I’m so close to the end of the first draft on the ongoing that I can taste it. And of course I am preoccupied with the all important last sentences. What scene or reverie will foreshadow them? What will they convey? How will they be shaped?

SF and fantasy novels not only have to provide an ending for their characters; they also have to give an idea of how the world in which they are set has been changed, and whether it will carry on changing, and in which direction. This means that endings are sometimes two-staged affairs, as in J.R.R. Tolkein’s The Lord of the Rings, where the affairs of the world are set in order before we follow the major protagonists to their last farewell, and ordinary life closes over the ones who are left behind in the world. The ending of William Gibson’s Neuromancer has the same pattern: the world changes, and we see the protagonist, Case, settle into that changed world, and his changed life, and the last few sentences make an elegiac farewell to his erstwhile companions.

Elegiac farewells are common in SF and fantasy, especially when they end trilogies or longer series that are increasingly common to the form. It is a letting go not just of the characters, but the world they have saved, or created, or changed. In Kim Stanley Robinson’s Blue Mars, the last volume of his trilogy about terraforming Mars and creating a new social order, we slip quietly from the new Mars and the presence of the woman who opposed terraforming throughout, and in her despair at the changes put herself in the way of death many times, until now, at the very end, she finds a way of accepting the world, and life: ‘ . . . She lifted her eyes to the hills west of the sea, black under the sun. The bones of things stuck out everywhere. Waves broke in swift lines on the beach, and she walked over the sand towards her friends, in the wind, on Mars, on Mars, on Mars, on Mars, on Mars.’

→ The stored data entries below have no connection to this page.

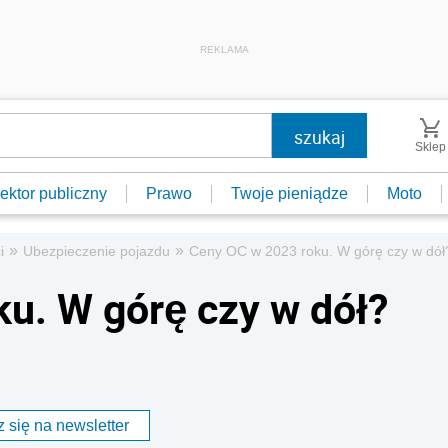
REKLAMA
Sklep
ektor publiczny
Prawo
Twoje pieniądze
Moto
»
»
i
Ubezpieczenie pojazdu
Ceny OC w 2023 roku. W górę czy w dó
u. W górę czy w dół?
 się na newsletter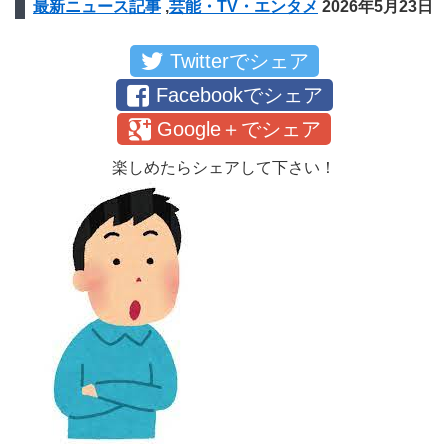
最新ニュース記事
,
芸能・TV・エンタメ
2026年5月23日
Twitterでシェア
Facebookでシェア
Google＋でシェア
楽しめたらシェアして下さい！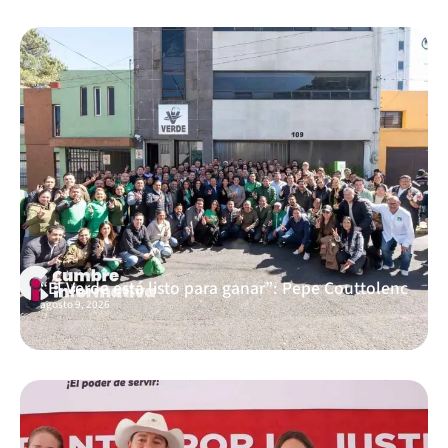
“El Verde está listo para ganar”: Pepe Couttolenc
agosto 9, 2026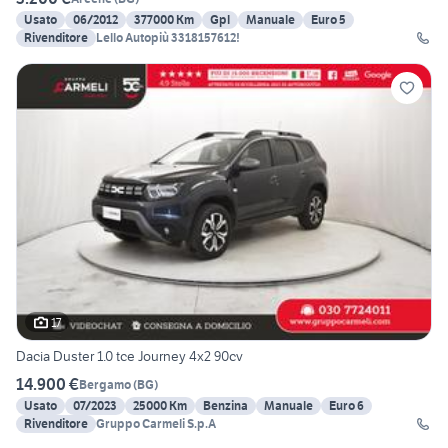
Usato
06/2012
377000 Km
Gpl
Manuale
Euro 5
Rivenditore
Lello Autopiù 3318157612!
17
Dacia Duster 1.0 tce Journey 4x2 90cv
14.900 €
Bergamo
(
BG
)
Usato
07/2023
25000 Km
Benzina
Manuale
Euro 6
Rivenditore
Gruppo Carmeli S.p.A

There are at least two other main classes of SF and fantasy novel endings. The first is like a trap springing shut. The world has changed (or it has failed to change), and ending shows the protagonists caught in that change, or in their failure. George Orwell’s 1984 has a classic dystopian ending, in which after all his trials and tribulations of the hero has failed to escape - or rather, he has escaped by turning his struggle against the system against himself and from defeat plucked a pyrrhic victory, an ironic reversal in a novel in which the meaning of language has been famously reversed to suit its rulers: ‘Two gin-scented tears trickle down the side of his nose. But it was all right, everything was all right, the struggle was finished. He had won the victory over himself. He loved Big Brother.’

There’s a similar kind of ending in Orwell’s Animal Farm, where a revolution has been absorbed into the socioeconomic frame it sought to overthrow. The last sentence has transcended the book: ‘The creatures outside looked from pig to man, and from man to pig, and from pig to man again; but already it was impossible to say which was which.’

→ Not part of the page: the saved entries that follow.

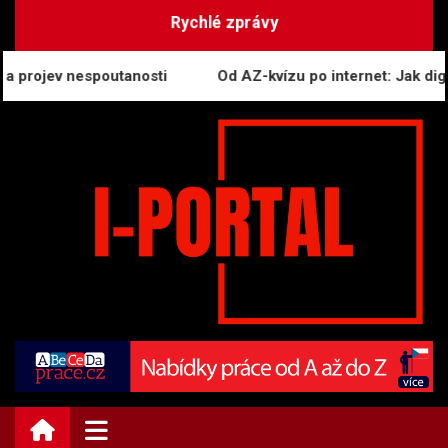
Skip
Rychlé zprávy
to
content
ojev nespoutanosti
Od AZ-kvízu po internet: Jak digitální
i-PORTAL.CZ | Zprávy
Informační portál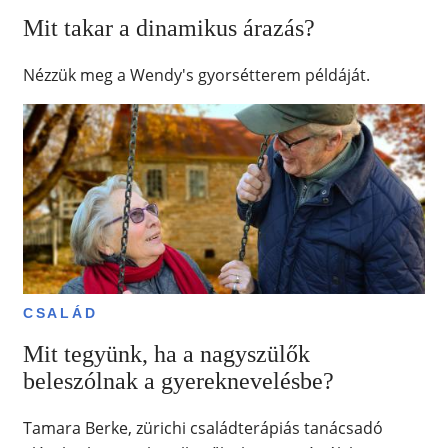
Mit takar a dinamikus árazás?
Nézzük meg a Wendy's gyorsétterem példáját.
CSALÁD
Mit tegyünk, ha a nagyszülők
beleszólnak a gyereknevelésbe?
Tamara Berke, zürichi családterápiás tanácsadó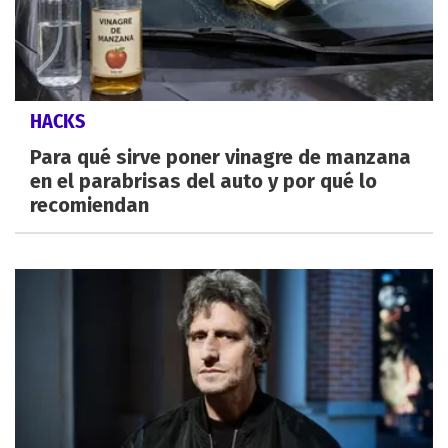
HACKS
Para qué sirve poner vinagre de manzana
en el parabrisas del auto y por qué lo
recomiendan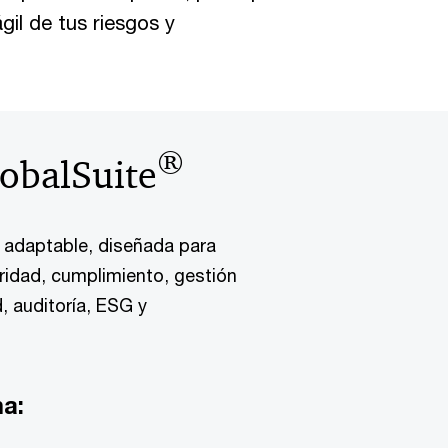
il de tus riesgos y
®
obalSuite
y adaptable, diseñada para
uridad, cumplimiento, gestión
, auditoría, ESG y
ma: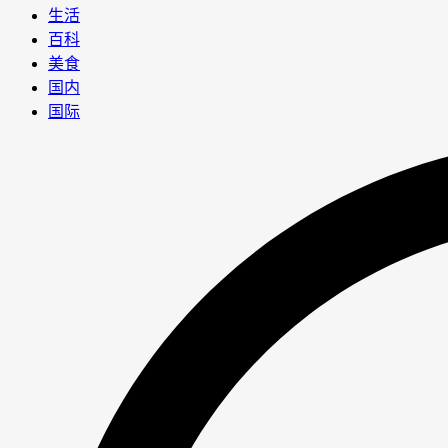
生活
百科
美食
国内
国际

But this kind of ending isn’t always unhappy. Sometimes the trap springs shut on a moment of happiness, or at least, on tranquillity, or the reassertion of order. In Philip K. Dick’s Martian Timeslip, for instance, the threat of chaos had been averted and decency and goodness are shown to have triumphed in this quiet moment: ‘In the darkness of the Martian night [Silvia’s] husband and father-in-law searched for Erna Steiner; their light flashed here and there, and their voices could be heard, businesslike and competent and patient.’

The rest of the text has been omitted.